The life of Tycho Brahe 

On the 21st of August 1560 the then fifteen year old Tycho Brahe observed a solar eclipse and it became the decisive experience, which led him to the serious study of astronomy.

Tycho Brahe was born into a high ranking noble family on December 15, 1564. With that he was destined for a life and work with the Danish court, but his strong interest in astronomy led him in a completely different direction, which made him one of the most important Danes of all time, renowned far beyond his time and his native land.


Tycho's birthplace, Knudstrup (Swedish: Knutstorp), in Skåne.

In April 1559 he began his studies at the University of Copenhagen only 12 years old, which was very customary at that time. He was supposed to study law and he did, but he soon became interested in astronomy. A partial solar eclipse on the 21st of August 1560 made a big impression on him, especially because it had been predicted. So he began his own studies of astronomy with the help of some of his professors. 

For a large part of the period 1562-70 he was on educational tours throughout Europe, where officially he was supposed to study classical language and culture. But he also studied astronomy, made astronomical measurements and constructed instruments. He also occupied himself a great deal with alchemy which today we would call chemistry, medicine and astrology, not the making of gold from other metals.

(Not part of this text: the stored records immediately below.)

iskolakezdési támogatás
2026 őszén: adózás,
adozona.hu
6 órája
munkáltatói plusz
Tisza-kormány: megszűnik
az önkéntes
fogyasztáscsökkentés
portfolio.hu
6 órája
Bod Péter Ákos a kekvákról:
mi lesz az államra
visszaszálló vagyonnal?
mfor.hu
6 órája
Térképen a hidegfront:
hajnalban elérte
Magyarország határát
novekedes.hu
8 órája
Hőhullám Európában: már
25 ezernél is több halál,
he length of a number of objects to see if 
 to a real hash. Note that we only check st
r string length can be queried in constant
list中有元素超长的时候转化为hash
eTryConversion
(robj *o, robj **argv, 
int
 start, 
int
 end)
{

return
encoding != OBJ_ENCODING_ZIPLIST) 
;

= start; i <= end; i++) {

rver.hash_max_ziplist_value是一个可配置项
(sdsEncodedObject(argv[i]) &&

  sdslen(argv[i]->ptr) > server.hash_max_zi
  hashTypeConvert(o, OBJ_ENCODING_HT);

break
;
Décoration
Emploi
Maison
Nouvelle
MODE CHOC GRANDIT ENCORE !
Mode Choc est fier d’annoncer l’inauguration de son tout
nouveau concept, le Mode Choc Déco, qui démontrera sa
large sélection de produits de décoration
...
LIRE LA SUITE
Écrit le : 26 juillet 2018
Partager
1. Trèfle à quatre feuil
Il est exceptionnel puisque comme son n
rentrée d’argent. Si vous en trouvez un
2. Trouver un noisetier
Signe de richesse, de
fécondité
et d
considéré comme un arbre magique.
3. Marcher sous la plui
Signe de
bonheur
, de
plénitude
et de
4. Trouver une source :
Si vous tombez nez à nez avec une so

Tycho Brahe worked on the island Hven from 1576 to 1597, making observations of stars and planets with new instruments.

Tycho Brahe worked on Hven from 1576 to 1597 observing stars and planets with new instruments.

From 1599 he lived in Prague as the Imperial Mathematician.

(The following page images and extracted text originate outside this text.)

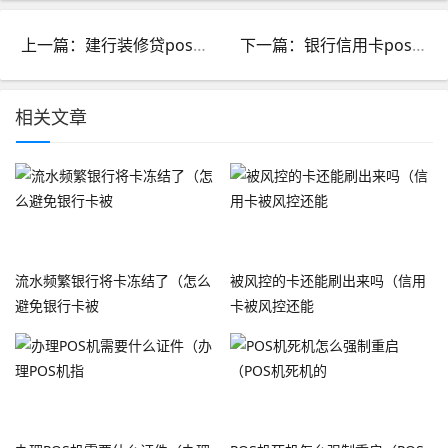
上一篇：建行装修贷pos机刷不了余额不足_建行装修贷pos机刷不了余额不足怎么回事
下一篇：银行信用卡pos机怎么用_怎么办信用卡pos机
相关文章
流水频繁银行将卡冻结了（怎么
被风控的卡还能刷出来吗（信用
避免银行卡被
卡被风控还能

On the 24th of October 1601 he suffered a painful death caused by mercury, which he had ingested because he thought it was good for his health. No one at that time knew about the extreme toxicity of mercury. For this reason the modern myth that he was murdered with mercury is obvious nonsense.

But intriguing myths can never be killed, including the old one that Tycho Brahe died of a ruptured bladder because he was embarrassed to leave the Emperor's table to relieve himself of all he had drunk. This cannot be the case as doctors have long said that a bladder cannot rupture in this way.